I will throw in one caveat, and that is, you should avoid trans fat in your diet. That is, however, the one fat that is bad for you and one that you should try to eliminate from your diet.
5. When dieting, a calorie is a calorie regardless of where it’s from
We all know that there are 4 calories for every gram of protein and carbohydrates. We also know that there are 9 calories for every gram of fat. However, not all of these calories are the same. Many people see calories as calories and don’t know that they all aren’t created equal due to where they came from. Different foods break down and are metabolized differently than other foods and go through different metabolic pathways so you can’t simply throw them all in a giant pot and call them the same.
What do you think would happen if you ate 500 calories of candy every day versus 500 calories of broccoli every day? Do you think they would affect your weight the same way? Also, look at what different calories can do for your body. If you eat candy and consume junk calories, you’re going to be left feeling hungry because your brain loves sugar and it will crave more. Whereas if you ate something higher in fiber, you would feel satiated and not as hungry afterwards. In the same light, consuming protein has more of a thermic effect on the body where it takes more energy to metabolize it than something like carbohydrates or fat.

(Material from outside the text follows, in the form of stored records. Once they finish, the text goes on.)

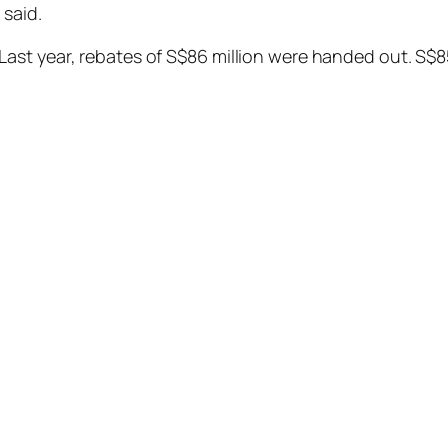
 said.
ast year, rebates of S$86 million were handed out. S$8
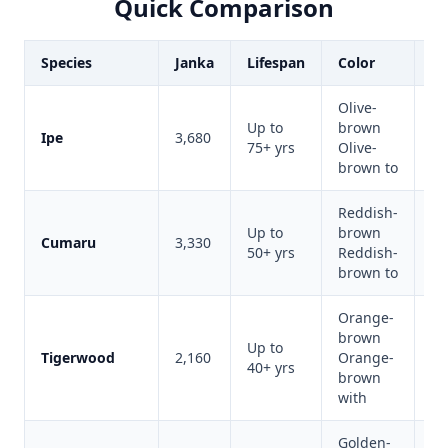
Quick Comparison
Species
Janka
Lifespan
Color
Be
Olive-
Up to
brown
M
Ipe
3,680
75+ yrs
Olive-
du
brown to
Reddish-
Up to
brown
Cumaru
3,330
Be
50+ yrs
Reddish-
brown to
Orange-
brown
Up to
Vi
Tigerwood
2,160
Orange-
40+ yrs
ap
brown
with
Golden-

When dieting with say an IIFYM (if it fits your macros) style, it’s important to remember this concept. Many individuals following IIFYM think a calorie is a calorie and all they need to do is hit their numbers. This makes them believe that it’s ok to eat Pop Tarts and ice cream regularly because it fits their macros. Hence, why everyone needs to remember that a calorie truly isn’t a calorie and they are not created equal.
6. Eating high amounts of protein is damaging to your kidneys
If this myth were true, just about every individual who exercises regularly and eats a good amount of protein to preserve and build lean muscle mass would be on the kidney transplant list. Luckily, this is just a bunch of people who started sharing their opinion and the theory grew out of control. The thinking behind this myth was that if you ate a diet high in protein, it would raise the risk of damaging your kidneys and could potentially lead to kidney disease because it causes you kidneys to work harder to eliminate the waste from metabolizing the protein. While the harmful effects of large amounts of protein are indeed dangerous to those who already have kidney disease and cause more issues, healthy individuals will have no issues upping their protein intake.
I think every bodybuilder breathed a sigh of relief when this nutrition myth was debunked. Most of them are taking in anywhere from 1-2g of protein per pound of bodyweight ever day (and sometimes even more). While not everyone needs protein in those quantities, it’s safe to add protein to every one of your meals—and it is actually recommended to do so. Don’t believe all the hype and myths that are out there. Let science and research speak for itself and steer you in the right direction.